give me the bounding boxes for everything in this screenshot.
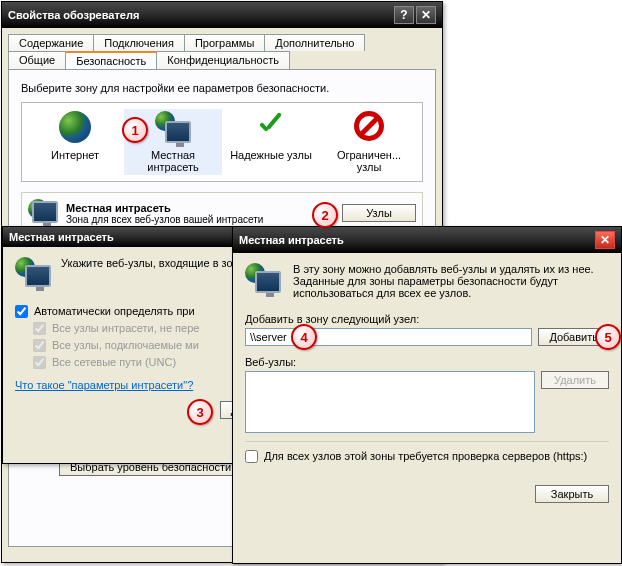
- zone-label: Надежные узлы: [230, 149, 312, 161]
- selected-zone-desc: Зона для всех веб-узлов вашей интрасети: [66, 214, 263, 225]
- zones-list: Интернет Местная интрасеть 1 Надежные уз…: [21, 102, 423, 182]
- https-checkbox[interactable]: Для всех узлов этой зоны требуется прове…: [245, 450, 609, 463]
- titlebar: Местная интрасеть ✕: [233, 227, 621, 253]
- intranet-icon: [245, 263, 281, 297]
- dialog-title: Местная интрасеть: [9, 231, 114, 243]
- delete-button: Удалить: [541, 371, 609, 389]
- dialog-title: Свойства обозревателя: [8, 9, 139, 21]
- dialog-body: В эту зону можно добавлять веб-узлы и уд…: [233, 253, 621, 513]
- badge-3: 3: [187, 399, 213, 425]
- tab-privacy[interactable]: Конфиденциальность: [156, 51, 290, 69]
- add-site-input[interactable]: [245, 328, 532, 346]
- tab-general[interactable]: Общие: [8, 51, 66, 69]
- checkbox-label: Для всех узлов этой зоны требуется прове…: [264, 450, 587, 462]
- zone-label: Ограничен... узлы: [337, 149, 401, 173]
- close-button[interactable]: ✕: [595, 231, 615, 249]
- zone-trusted[interactable]: Надежные узлы: [222, 109, 320, 175]
- close-button[interactable]: ✕: [416, 6, 436, 24]
- globe-icon: [59, 111, 91, 143]
- intranet-icon: [15, 257, 51, 291]
- tab-advanced[interactable]: Дополнительно: [264, 34, 365, 51]
- checkbox-input: [33, 339, 46, 352]
- sites-button[interactable]: Узлы: [342, 204, 416, 222]
- intranet-icon: [155, 111, 191, 147]
- help-button[interactable]: ?: [394, 6, 414, 24]
- zone-label: Интернет: [51, 149, 99, 161]
- add-label: Добавить в зону следующий узел:: [245, 313, 609, 325]
- checkbox-input: [33, 322, 46, 335]
- sites-listbox[interactable]: [245, 371, 535, 433]
- tab-content[interactable]: Содержание: [8, 34, 94, 51]
- list-label: Веб-узлы:: [245, 356, 609, 368]
- badge-4: 4: [291, 324, 317, 350]
- checkbox-label: Автоматически определять при: [34, 305, 195, 317]
- zone-prompt: Выберите зону для настройки ее параметро…: [21, 82, 423, 94]
- checkbox-label: Все узлы интрасети, не пере: [52, 322, 199, 334]
- intranet-icon: [28, 199, 58, 227]
- zone-local-intranet[interactable]: Местная интрасеть 1: [124, 109, 222, 175]
- tab-programs[interactable]: Программы: [184, 34, 265, 51]
- zone-internet[interactable]: Интернет: [26, 109, 124, 175]
- badge-5: 5: [595, 324, 621, 350]
- badge-2: 2: [312, 202, 338, 228]
- checkbox-label: Все сетевые пути (UNC): [52, 356, 176, 368]
- close-dialog-button[interactable]: Закрыть: [535, 485, 609, 503]
- tab-connections[interactable]: Подключения: [93, 34, 185, 51]
- dialog-title: Местная интрасеть: [239, 234, 344, 246]
- zone-label: Местная интрасеть: [147, 149, 199, 173]
- zone-restricted[interactable]: Ограничен... узлы: [320, 109, 418, 175]
- add-site-dialog: Местная интрасеть ✕ В эту зону можно доб…: [232, 226, 622, 564]
- tabs: Содержание Подключения Программы Дополни…: [2, 28, 442, 69]
- titlebar: Свойства обозревателя ? ✕: [2, 2, 442, 28]
- selected-zone-title: Местная интрасеть: [66, 202, 263, 214]
- checkbox-input[interactable]: [15, 305, 28, 318]
- forbidden-icon: [354, 111, 384, 141]
- intranet-params-link[interactable]: Что такое "параметры интрасети"?: [15, 379, 193, 391]
- check-icon: [255, 111, 287, 143]
- checkbox-input[interactable]: [245, 450, 258, 463]
- tab-security[interactable]: Безопасность: [65, 51, 157, 69]
- checkbox-input: [33, 356, 46, 369]
- badge-1: 1: [122, 117, 148, 143]
- checkbox-label: Все узлы, подключаемые ми: [52, 339, 199, 351]
- dialog-description: Укажите веб-узлы, входящие в зо: [61, 257, 233, 269]
- dialog-description: В эту зону можно добавлять веб-узлы и уд…: [293, 263, 609, 299]
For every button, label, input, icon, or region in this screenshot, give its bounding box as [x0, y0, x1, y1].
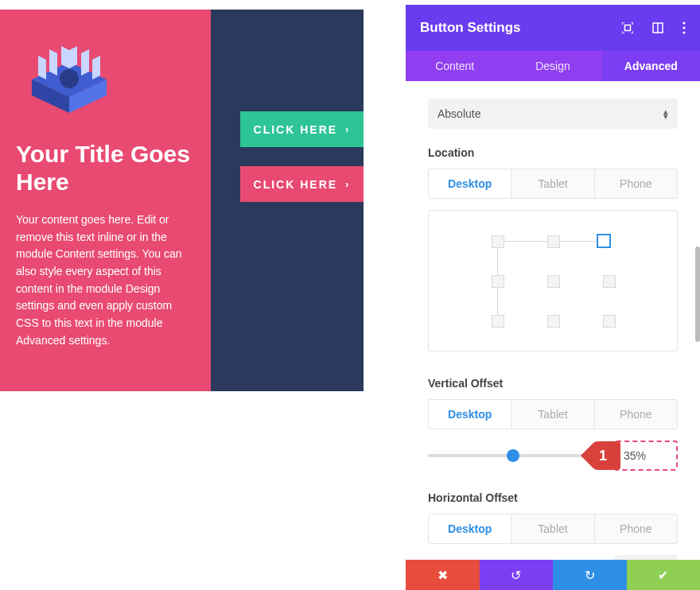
- location-label: Location: [428, 146, 678, 159]
- svg-rect-10: [625, 25, 631, 31]
- voffset-label: Vertical Offset: [428, 377, 678, 390]
- location-device-tabs: Desktop Tablet Phone: [428, 169, 678, 199]
- location-device-desktop[interactable]: Desktop: [428, 169, 511, 199]
- cta-button-2-label: CLICK HERE: [254, 178, 338, 191]
- svg-marker-4: [38, 56, 46, 80]
- anchor-top-right[interactable]: [597, 234, 611, 248]
- tab-advanced[interactable]: Advanced: [602, 51, 700, 81]
- redo-button[interactable]: ↻: [553, 560, 627, 590]
- close-icon: ✖: [438, 568, 448, 583]
- card-body-text[interactable]: Your content goes here. Edit or remove t…: [16, 212, 193, 350]
- svg-point-14: [682, 26, 685, 29]
- svg-marker-6: [92, 56, 100, 80]
- cancel-button[interactable]: ✖: [406, 560, 480, 590]
- preview-canvas: Your Title Goes Here Your content goes h…: [0, 10, 364, 391]
- undo-icon: ↺: [511, 568, 521, 583]
- voffset-device-phone[interactable]: Phone: [595, 399, 678, 429]
- anchor-picker: [428, 210, 678, 351]
- panel-body: Absolute ▴▾ Location Desktop Tablet Phon…: [406, 81, 700, 560]
- voffset-slider-thumb[interactable]: [507, 449, 519, 462]
- chevron-right-icon: ›: [345, 123, 350, 135]
- card-title[interactable]: Your Title Goes Here: [16, 141, 193, 196]
- location-device-phone[interactable]: Phone: [595, 169, 678, 199]
- blurb-module: Your Title Goes Here Your content goes h…: [0, 10, 211, 391]
- location-device-tablet[interactable]: Tablet: [511, 169, 594, 199]
- redo-icon: ↻: [585, 568, 595, 583]
- svg-point-15: [682, 31, 685, 33]
- hoffset-value-input[interactable]: 5%: [614, 555, 678, 560]
- settings-panel: Button Settings Content Design Advanced …: [406, 0, 700, 590]
- anchor-bot-center[interactable]: [547, 315, 560, 328]
- hoffset-device-tablet[interactable]: Tablet: [511, 514, 594, 544]
- expand-icon[interactable]: [622, 21, 633, 34]
- card-illustration: [16, 41, 123, 117]
- cta-button-2[interactable]: CLICK HERE ›: [240, 166, 364, 202]
- voffset-slider[interactable]: [428, 454, 598, 457]
- voffset-value-input[interactable]: 35%: [614, 441, 678, 471]
- anchor-top-left[interactable]: [492, 235, 504, 248]
- cta-button-1-label: CLICK HERE: [254, 123, 338, 136]
- undo-button[interactable]: ↺: [480, 560, 554, 590]
- tab-content[interactable]: Content: [406, 51, 504, 81]
- panel-header: Button Settings: [406, 5, 700, 51]
- svg-marker-8: [61, 46, 69, 68]
- tab-design[interactable]: Design: [504, 51, 601, 81]
- voffset-device-tablet[interactable]: Tablet: [511, 399, 594, 429]
- svg-marker-7: [81, 49, 89, 76]
- anchor-grid: [497, 241, 609, 320]
- save-button[interactable]: ✔: [627, 560, 701, 590]
- panel-title: Button Settings: [420, 20, 622, 36]
- voffset-device-tabs: Desktop Tablet Phone: [428, 399, 678, 429]
- anchor-bot-left[interactable]: [492, 315, 504, 328]
- anchor-top-center[interactable]: [547, 235, 560, 248]
- panel-footer: ✖ ↺ ↻ ✔: [406, 560, 700, 590]
- anchor-mid-right[interactable]: [603, 275, 616, 288]
- anchor-mid-center[interactable]: [547, 275, 560, 288]
- cta-button-1[interactable]: CLICK HERE ›: [240, 111, 364, 147]
- scrollbar-thumb[interactable]: [695, 246, 700, 342]
- svg-marker-9: [69, 46, 77, 68]
- svg-marker-5: [49, 49, 57, 76]
- responsive-icon[interactable]: [652, 21, 663, 34]
- voffset-device-desktop[interactable]: Desktop: [428, 399, 511, 429]
- anchor-mid-left[interactable]: [492, 275, 504, 288]
- position-select[interactable]: Absolute: [428, 99, 678, 129]
- svg-point-13: [682, 21, 685, 24]
- hoffset-device-tabs: Desktop Tablet Phone: [428, 514, 678, 544]
- callout-number: 1: [599, 448, 607, 464]
- hoffset-device-desktop[interactable]: Desktop: [428, 514, 511, 544]
- hoffset-device-phone[interactable]: Phone: [595, 514, 678, 544]
- kebab-menu-icon[interactable]: [682, 21, 686, 34]
- svg-point-3: [60, 69, 79, 88]
- check-icon: ✔: [658, 568, 668, 583]
- chevron-right-icon: ›: [345, 178, 350, 190]
- settings-tabs: Content Design Advanced: [406, 51, 700, 81]
- anchor-bot-right[interactable]: [603, 315, 616, 328]
- preview-pane: Your Title Goes Here Your content goes h…: [0, 0, 406, 429]
- hoffset-label: Horizontal Offset: [428, 491, 678, 504]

+ + +

- [TASK OBJECTIVE]
Show every line in the entries above that contains the string "Интернет".

- [RESULT OF THIS TASK]
- zones-list: Интернет Местная интрасеть 1 Надежные уз…: [21, 102, 423, 182]
- zone-label: Интернет: [51, 149, 99, 161]
- zone-internet[interactable]: Интернет: [26, 109, 124, 175]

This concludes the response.